Needless to say the night before I got very little sleep. The clock said 4:30am the last time I looked at it and the alarm went off at 6am. So many fears going through my head. Could I really do this? I’ve never considered myself a good swimmer. Should I be doing this? I’m 36 and have 3 kids, I have responsibilities. The easy and obvious choice would be an office job surely. What if I couldn’t do it? Didn’t pass? Could I take yet another blow this year?
3 wrong turns and a near collision because I was in the wrong lane and I was sat in the car park at the college. Deep breaths Ella, deep breaths. I had forced down a banana for breakfast knowing that I would need energy and had sipped on a red bull to try and get me awake. The instructor was called Marco and he was from Italy. His accent was strong and he had been doing this for a long time. ‘You’re not actually the oldest here’ he said to me.
Mortified. I was mortified. Quite clearly my little slip on the telephone had done the rounds.
We started with learning how to use the torpedo and how to pull someone. I repeatedly caught my feet in the strap and kept getting burns. But I had to be able to pull someone holding on to it for 20 metres – fast. And that someone was guaranteed to be bigger than me. Then, as if that wasn’t going to be hard enough, I had to dive 3 metres and retrieve a heavy manikin.
Excuse me how deep?? That’s literally twice my height!
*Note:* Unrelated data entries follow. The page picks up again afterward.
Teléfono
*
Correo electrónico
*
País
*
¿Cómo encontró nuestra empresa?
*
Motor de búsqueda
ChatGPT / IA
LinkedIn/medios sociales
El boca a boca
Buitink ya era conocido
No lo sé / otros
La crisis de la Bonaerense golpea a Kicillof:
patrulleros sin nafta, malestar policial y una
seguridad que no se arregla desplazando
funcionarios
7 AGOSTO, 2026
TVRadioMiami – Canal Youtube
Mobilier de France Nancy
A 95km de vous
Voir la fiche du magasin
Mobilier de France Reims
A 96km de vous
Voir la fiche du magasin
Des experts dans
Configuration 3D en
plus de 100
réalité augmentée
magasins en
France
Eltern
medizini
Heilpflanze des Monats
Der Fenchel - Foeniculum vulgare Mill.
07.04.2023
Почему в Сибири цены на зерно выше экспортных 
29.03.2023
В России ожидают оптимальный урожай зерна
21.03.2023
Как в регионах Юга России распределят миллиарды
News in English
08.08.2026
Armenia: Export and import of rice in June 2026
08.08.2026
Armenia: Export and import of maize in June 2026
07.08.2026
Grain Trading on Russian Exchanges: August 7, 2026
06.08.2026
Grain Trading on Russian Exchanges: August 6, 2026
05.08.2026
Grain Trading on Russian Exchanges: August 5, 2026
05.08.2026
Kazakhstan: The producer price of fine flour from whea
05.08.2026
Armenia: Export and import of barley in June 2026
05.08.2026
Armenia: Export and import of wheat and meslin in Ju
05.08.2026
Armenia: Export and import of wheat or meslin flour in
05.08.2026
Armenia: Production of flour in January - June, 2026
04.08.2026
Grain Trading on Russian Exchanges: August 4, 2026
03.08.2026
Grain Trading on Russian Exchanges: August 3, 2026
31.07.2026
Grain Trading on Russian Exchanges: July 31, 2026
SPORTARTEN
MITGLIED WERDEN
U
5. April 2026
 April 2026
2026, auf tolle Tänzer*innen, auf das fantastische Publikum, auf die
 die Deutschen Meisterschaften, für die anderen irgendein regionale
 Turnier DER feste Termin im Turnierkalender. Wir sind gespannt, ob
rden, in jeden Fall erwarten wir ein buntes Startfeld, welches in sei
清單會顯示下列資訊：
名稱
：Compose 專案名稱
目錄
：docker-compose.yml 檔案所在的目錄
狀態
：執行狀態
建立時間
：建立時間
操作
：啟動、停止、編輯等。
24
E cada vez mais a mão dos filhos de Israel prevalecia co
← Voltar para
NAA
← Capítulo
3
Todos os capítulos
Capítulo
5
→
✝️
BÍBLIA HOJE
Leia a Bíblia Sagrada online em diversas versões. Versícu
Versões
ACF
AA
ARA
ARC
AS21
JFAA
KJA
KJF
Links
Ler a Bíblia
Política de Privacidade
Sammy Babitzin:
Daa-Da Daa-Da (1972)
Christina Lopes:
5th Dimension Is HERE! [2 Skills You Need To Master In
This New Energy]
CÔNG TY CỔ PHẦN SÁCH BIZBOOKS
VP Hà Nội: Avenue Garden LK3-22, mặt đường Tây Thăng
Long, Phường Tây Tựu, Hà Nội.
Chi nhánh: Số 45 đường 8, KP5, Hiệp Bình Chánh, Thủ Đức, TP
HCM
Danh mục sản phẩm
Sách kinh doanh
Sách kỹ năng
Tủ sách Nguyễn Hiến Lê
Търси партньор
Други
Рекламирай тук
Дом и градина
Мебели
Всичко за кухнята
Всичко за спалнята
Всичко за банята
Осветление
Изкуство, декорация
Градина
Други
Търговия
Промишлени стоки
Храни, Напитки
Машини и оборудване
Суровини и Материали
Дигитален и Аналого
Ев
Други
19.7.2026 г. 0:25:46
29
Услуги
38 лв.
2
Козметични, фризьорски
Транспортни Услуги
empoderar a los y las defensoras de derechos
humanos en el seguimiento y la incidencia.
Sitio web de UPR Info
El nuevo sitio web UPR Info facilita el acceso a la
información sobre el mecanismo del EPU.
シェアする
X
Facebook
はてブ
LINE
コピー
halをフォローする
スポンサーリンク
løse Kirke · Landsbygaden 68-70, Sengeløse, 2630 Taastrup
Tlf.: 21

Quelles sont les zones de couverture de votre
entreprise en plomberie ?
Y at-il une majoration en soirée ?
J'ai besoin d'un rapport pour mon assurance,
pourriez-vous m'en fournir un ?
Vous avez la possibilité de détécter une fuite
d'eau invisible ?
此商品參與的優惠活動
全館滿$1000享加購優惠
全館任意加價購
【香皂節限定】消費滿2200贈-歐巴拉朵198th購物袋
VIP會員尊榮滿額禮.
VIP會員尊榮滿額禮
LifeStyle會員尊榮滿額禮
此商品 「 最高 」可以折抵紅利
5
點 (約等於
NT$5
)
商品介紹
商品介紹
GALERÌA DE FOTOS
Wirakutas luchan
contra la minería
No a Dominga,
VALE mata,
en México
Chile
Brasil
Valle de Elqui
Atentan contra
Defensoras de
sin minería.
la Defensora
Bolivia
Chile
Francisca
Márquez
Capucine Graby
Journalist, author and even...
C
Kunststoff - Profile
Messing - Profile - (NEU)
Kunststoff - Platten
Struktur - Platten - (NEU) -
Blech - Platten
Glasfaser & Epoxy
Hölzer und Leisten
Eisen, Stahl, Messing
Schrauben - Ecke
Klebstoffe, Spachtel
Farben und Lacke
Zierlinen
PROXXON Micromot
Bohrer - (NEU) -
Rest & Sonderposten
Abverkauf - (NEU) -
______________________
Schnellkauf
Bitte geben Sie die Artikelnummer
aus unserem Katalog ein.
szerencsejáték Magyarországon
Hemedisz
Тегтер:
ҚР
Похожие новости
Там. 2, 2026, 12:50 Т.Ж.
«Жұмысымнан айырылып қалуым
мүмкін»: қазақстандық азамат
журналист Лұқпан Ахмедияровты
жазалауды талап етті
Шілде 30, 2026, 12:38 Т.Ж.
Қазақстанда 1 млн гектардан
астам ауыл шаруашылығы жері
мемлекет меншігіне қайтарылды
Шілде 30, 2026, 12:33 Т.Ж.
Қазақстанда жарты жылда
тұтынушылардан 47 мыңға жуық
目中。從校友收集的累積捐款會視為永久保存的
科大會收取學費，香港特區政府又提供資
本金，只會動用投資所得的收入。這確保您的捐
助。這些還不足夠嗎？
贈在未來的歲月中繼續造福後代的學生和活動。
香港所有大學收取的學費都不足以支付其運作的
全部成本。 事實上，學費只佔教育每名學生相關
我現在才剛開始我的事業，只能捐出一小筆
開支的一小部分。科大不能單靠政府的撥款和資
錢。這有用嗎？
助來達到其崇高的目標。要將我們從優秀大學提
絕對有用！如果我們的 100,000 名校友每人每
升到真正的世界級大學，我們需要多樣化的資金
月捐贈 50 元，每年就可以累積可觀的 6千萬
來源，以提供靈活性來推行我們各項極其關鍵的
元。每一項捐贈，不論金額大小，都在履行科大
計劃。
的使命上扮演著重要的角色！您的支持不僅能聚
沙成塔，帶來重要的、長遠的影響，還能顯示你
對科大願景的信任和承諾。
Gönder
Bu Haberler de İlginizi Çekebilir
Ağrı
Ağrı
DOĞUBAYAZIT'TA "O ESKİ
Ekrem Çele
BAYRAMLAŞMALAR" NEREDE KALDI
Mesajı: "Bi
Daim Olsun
No word of a lie! What number of Fear am I up to now?
After a morning in the pool we had a break and were able to catch our breath and talk to each other. It was a class of 12 and we ranged from just turning 16 the week before to over 40. There was even a fellow mum there. The rest of the day was spent in the classroom before returning to the pool to learn more holds.
Unsurprisingly I was exhausted when I got home. And I had a book the size of War and Peace to read through.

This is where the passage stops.